Trayvon Martin. Obama’s comments on the case. A post by Christena Cleveland on Ed Stetzer’s blog. And an article about the “cost” of being a young black male. All these are swirling in my head as I walk through the summer camps so active right now at UrbanPromise. Oh, and don’t forget Paulo Friere’s Pedagogy of the Oppressed, because I haven’t! Now if only I can write what I am feeling with coherence.
I am a privileged person. I am white. I am heterosexual. I am attractive. I grew up – and live – in a tony suburban borough. My parents are college educated, as is my whole extended family. I have traveled and seen different continents. And whether or not I realize it, I benefit from “living in a society that accommodates rather than alienates” me, says Cleveland in her post (http://www.christianitytoday.com/edstetzer/2013/july/3-things-privileged-christians-can-learn-from-trayvon-marti.html?start=8). “But these benefits are difficult to detect,” she goes on to write; “For example, as an educated, upwardly-mobile privileged person, I benefit from the fact that politicians pay attention to my social class and fight for my vote. I also benefit from the fact that I can talk with my mouth full without people attributing my behavior to the ‘uncivilized’ nature of my class.

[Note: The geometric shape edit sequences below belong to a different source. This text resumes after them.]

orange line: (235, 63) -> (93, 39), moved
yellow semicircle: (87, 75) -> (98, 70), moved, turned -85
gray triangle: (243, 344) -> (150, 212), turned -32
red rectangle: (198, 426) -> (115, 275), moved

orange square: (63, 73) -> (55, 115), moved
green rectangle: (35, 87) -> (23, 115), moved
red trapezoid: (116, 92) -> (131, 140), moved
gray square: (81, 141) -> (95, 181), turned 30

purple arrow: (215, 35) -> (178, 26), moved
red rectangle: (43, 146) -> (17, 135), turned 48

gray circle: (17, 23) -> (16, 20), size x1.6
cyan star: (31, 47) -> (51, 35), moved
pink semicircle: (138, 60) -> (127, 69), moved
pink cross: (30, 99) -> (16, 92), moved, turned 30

But I don’t typically notice these benefits; I take them for granted and think that everyone else enjoys them as well. In fact, I’m motivated to ignore these unfair benefits because according to sociologist Shamus Rahman Khan, ‘Most Americans want to believe that the world is fundamentally fair, despite all of the injustices we see on the news and the awfulness we find in the paper.'”

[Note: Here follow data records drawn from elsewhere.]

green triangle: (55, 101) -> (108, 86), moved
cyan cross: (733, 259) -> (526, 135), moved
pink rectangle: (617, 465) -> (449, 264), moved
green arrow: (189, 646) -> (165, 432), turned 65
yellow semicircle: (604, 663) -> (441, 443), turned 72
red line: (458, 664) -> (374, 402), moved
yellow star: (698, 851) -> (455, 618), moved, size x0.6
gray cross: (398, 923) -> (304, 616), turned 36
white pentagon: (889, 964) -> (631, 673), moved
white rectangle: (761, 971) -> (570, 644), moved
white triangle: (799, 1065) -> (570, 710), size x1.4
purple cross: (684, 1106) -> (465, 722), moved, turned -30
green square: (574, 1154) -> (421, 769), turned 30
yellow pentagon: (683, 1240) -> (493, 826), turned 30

Cleveland goes on to make 3 points which I would like to weigh in on:
1. There are multiple realities in America. I see this at UrbanPromise every day. I have a student who is black with me today so I asked her what it’s like to go shopping. “It’s uncomfortable – when me and my mom go in to stores, the security person will follow us, pretending like she (or he) is shopping too. That person will follow us right up to the checkout counter and pretend they are buying something – but at the door I have turned around and seen her leave the item on the counter and go back to her security post.” This is especially true for black males, as Obama articulated last week.The article discussing the cost of being a young, black male speaks of “adversary effects” i.e., the threat posed by the person or persons with whom an individual is in conflict. As in, young black males growing up in impoverished environments learn early how to stand, look, speak and move to appear aggressive, thereby avoiding victimization. It’s called the code of the street and it works; research by Keith Payne shows that black men are associated with danger, while white men are associated with safety (which makes me think of Penn State…but I won’t digress). As I read this I think: how was Trayvon Martin standing the night George Zimmerman spotted him? It’s not intentional, it’s cultural. It’s defensive. And according to another student with whom I’ve spoked here at UP, it’s necessary for survival.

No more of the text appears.